One woman who faced breast cancer--diagnosed after having implants--is Wanda, a fictional character in Lisa Loomer's contemporary play The Waiting RoomM. This play is about three women from different eras in the waiting room of a doctor's office: Forgiveness from Heaven, the 18th century Chinese woman, has lost a toe because of her tightly bound feet; Victoria, a 19th century English woman, suffers from hysterical delusions of her corset forcing her vagina out, and the 20th century Wanda who is having trouble with her implants.

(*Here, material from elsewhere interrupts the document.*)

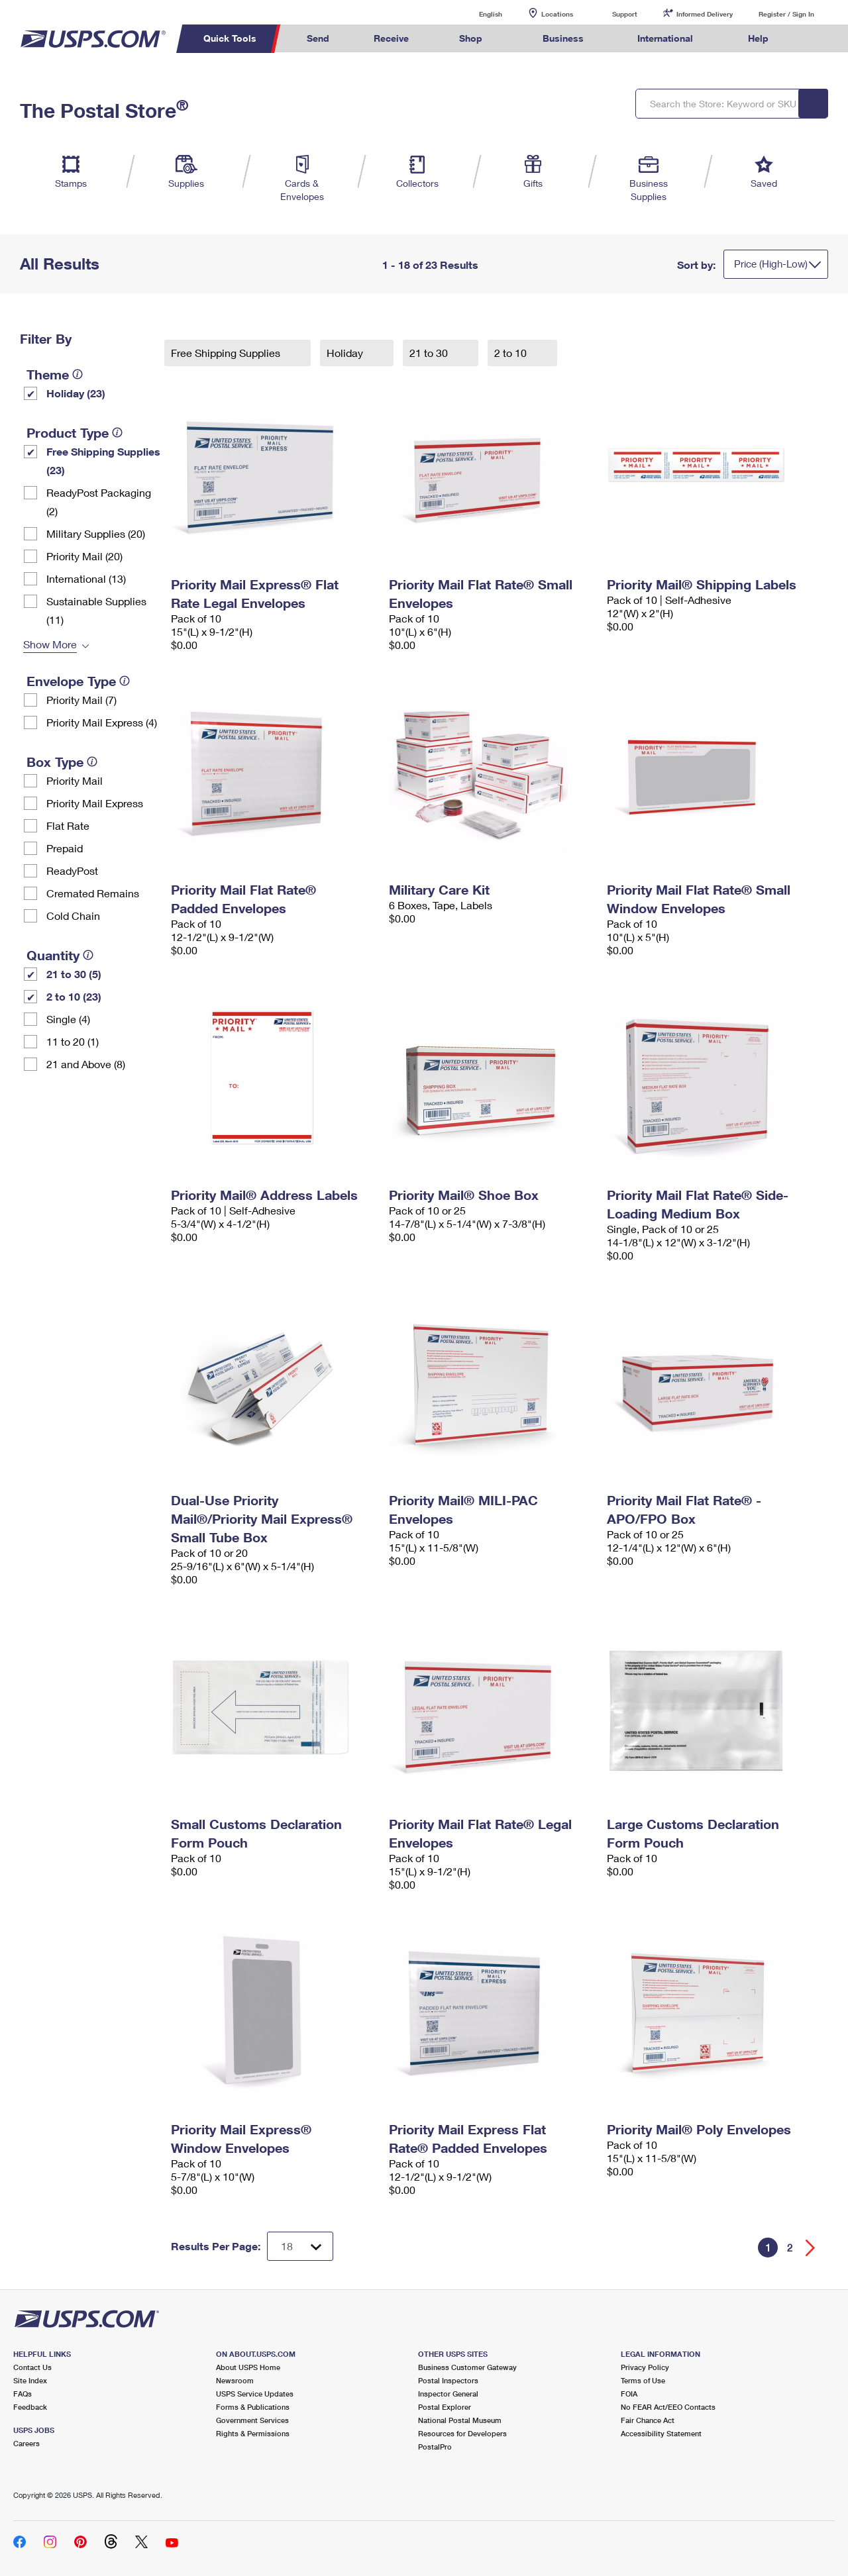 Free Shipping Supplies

At the end of the play, all three women share a recovery room together--Forgiveness has lost four toes, Victoria has had her uterus removed, and Wanda's breast cancer has forced her to have her implants removed. In an effort to calm a restless Forgiveness, Wanda tells a story of three stupid sisters--one who thought her feet were too big, one who thought her waist was too big, and one who thought her breasts weren't big enough. Each of the three sisters visits the "magician", who fixes them in return for treasures.
OVER TIME, THE MAGICIAN'S magic turns bad, and the sisters are angry. He replies, "My sign says 'magician', not 'god'--I said I'd make you perfect, but not perfect forever." The sisters smash all the mirrors in the kingdom and tell the other women to come to them instead of the magician when they think they don't look good. When the women came, the sisters would make them look into their eyes and would tell them that they were beautiful--they didn't need the magician. The women in the kingdom didn't believe them at first, but after hearing "you're beautiful" so often, they started to believe.
Although it's only a fairy tale, it's worth a shot:
Hey Tina--you're beautiful, and you don't need a magician.